Luuboh sealed the body bag, keeping the one odd piece separate, and carried both towards its clean area and cleaning supplies.  Tklth would have to do without this piece of her anatomy permanently.  It was just as well; whatever was acting upon this piece definitely would have done something to her other severed flesh.  Exactly what, Luuboh was unsure.
Was it regrowing?  Luuboh decided to let the process continue and compare the sample later.  It used a biohazard disposal bag to hold the separate chunk.  The bags had been intended to hold used cleaning rags for later decomposition and would not slow breakdown in the same way as the body bags.  Therefore, they would also not slow build-up. 
It now had two mysteries set aside for future work.  Luuboh went back to its remaining task.  With sprays and rags, it broke down the mixed drippings of two species and soaked up the resulting water saturated with salts and minerals and simple compounds like ammonia.  Murder victim and murderer were reduced and intermingled. 

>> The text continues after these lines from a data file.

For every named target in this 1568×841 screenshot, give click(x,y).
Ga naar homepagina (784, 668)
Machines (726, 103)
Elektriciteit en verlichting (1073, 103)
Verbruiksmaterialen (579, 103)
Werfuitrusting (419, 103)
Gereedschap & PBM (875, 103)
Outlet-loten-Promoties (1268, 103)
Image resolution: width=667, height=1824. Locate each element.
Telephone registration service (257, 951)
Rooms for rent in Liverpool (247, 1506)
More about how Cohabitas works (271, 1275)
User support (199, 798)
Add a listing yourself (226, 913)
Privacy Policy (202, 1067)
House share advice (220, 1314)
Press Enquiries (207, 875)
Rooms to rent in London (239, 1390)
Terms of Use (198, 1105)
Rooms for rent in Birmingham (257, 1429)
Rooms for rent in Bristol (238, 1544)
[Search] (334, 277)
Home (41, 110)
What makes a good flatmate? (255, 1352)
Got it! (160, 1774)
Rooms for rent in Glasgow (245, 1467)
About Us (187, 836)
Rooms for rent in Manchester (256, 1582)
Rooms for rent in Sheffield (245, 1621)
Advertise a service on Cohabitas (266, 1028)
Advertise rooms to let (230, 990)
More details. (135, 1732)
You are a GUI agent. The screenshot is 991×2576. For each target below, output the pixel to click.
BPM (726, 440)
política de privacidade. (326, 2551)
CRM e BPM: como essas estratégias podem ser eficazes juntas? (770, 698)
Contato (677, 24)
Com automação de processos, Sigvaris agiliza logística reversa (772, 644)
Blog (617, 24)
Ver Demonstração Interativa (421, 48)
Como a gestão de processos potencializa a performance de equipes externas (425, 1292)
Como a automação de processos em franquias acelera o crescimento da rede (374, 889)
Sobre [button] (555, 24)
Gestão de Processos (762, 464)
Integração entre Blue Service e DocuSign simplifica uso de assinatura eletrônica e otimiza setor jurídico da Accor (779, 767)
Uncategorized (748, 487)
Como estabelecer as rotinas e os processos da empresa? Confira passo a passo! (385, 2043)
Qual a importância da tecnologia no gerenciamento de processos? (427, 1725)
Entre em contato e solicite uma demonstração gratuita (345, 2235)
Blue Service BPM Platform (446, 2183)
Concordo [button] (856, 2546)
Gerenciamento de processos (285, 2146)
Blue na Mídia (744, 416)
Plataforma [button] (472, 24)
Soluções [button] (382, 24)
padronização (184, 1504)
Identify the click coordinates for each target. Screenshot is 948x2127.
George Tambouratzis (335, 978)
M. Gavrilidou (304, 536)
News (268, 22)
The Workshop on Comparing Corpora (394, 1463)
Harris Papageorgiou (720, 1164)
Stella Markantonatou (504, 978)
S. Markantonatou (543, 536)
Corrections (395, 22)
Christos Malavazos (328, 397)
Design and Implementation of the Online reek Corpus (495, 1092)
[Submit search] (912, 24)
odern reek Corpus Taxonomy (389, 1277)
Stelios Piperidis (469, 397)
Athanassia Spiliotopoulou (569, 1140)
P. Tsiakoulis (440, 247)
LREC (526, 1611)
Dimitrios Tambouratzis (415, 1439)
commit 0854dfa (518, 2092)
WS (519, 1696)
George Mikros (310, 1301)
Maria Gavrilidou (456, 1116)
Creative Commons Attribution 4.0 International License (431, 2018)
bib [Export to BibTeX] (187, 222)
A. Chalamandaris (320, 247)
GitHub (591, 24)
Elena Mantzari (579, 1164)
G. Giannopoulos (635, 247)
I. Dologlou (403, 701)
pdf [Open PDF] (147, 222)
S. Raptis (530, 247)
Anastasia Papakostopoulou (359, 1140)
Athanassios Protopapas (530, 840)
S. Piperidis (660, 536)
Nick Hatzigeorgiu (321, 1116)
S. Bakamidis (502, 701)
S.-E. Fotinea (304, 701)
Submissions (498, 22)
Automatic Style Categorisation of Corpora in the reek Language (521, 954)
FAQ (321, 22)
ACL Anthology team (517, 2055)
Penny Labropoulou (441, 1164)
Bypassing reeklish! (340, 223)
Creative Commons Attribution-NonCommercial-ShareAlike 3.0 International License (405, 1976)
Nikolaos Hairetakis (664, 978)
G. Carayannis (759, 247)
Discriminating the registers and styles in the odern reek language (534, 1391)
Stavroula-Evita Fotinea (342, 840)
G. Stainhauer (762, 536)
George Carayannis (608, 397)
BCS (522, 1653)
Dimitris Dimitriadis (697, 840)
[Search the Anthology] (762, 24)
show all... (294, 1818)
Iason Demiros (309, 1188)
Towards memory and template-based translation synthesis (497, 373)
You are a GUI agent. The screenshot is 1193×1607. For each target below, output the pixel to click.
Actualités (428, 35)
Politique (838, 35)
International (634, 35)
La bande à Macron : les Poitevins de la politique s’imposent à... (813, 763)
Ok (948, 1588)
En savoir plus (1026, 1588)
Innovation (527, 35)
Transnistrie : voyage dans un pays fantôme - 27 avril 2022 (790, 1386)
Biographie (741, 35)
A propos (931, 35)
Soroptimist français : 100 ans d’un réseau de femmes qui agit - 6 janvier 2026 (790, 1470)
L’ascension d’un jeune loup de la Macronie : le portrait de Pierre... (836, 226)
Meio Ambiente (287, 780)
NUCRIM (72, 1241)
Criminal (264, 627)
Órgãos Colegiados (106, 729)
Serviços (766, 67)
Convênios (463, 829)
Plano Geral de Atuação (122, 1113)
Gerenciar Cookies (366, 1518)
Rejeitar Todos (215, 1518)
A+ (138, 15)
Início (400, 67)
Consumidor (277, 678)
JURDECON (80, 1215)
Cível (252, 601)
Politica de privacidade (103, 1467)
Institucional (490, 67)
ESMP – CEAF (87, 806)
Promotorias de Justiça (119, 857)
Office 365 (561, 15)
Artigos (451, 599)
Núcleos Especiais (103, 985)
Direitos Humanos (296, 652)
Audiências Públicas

Aren’t we all eventually intermixed? Luuboh thought to itself as it scrubbed.  Whether we consume one another directly, indirectly consume crops watered and fertilized by our excreta and decomposed bodies, or simply breathe in the vapor exhaled by another, we cannot avoid taking in part of one another.  What folly to set one being ahead of another, as if they were separate to begin with.  They certainly will not remain so for long.
While such philosophical musings were not foreign to the frequently lonely Mauraug custodian, it should have heeded the insight shown by this particular line of thought.  Its mind was trying to give warning about an unclear but very present danger.